## WORK INSTRUCTIONS
Scan the records below. Copy every line in which the word "Municipal" appears.

╭─ SOURCE DATA

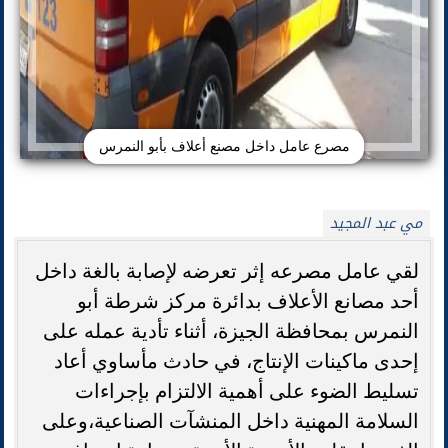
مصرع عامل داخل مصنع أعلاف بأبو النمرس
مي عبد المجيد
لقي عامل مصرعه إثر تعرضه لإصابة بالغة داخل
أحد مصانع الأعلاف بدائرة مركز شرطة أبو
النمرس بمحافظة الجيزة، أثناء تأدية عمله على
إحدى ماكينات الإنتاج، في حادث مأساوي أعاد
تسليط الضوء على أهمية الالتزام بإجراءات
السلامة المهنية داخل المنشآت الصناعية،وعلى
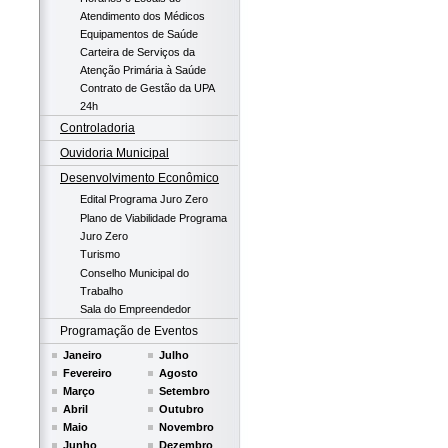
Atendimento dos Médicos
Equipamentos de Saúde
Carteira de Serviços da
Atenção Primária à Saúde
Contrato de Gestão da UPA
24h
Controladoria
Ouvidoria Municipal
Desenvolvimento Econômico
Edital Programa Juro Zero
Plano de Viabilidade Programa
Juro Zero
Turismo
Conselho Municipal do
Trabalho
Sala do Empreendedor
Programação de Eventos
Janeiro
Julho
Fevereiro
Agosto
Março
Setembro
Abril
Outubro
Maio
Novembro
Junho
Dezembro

╰─
╭─ SOURCE DATA

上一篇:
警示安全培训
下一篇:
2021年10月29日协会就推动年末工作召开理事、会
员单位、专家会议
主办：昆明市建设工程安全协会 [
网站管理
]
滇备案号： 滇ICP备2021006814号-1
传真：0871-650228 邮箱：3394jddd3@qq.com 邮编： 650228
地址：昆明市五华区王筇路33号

╰─

## RESPONSE BELOW
Ouvidoria Municipal
Conselho Municipal do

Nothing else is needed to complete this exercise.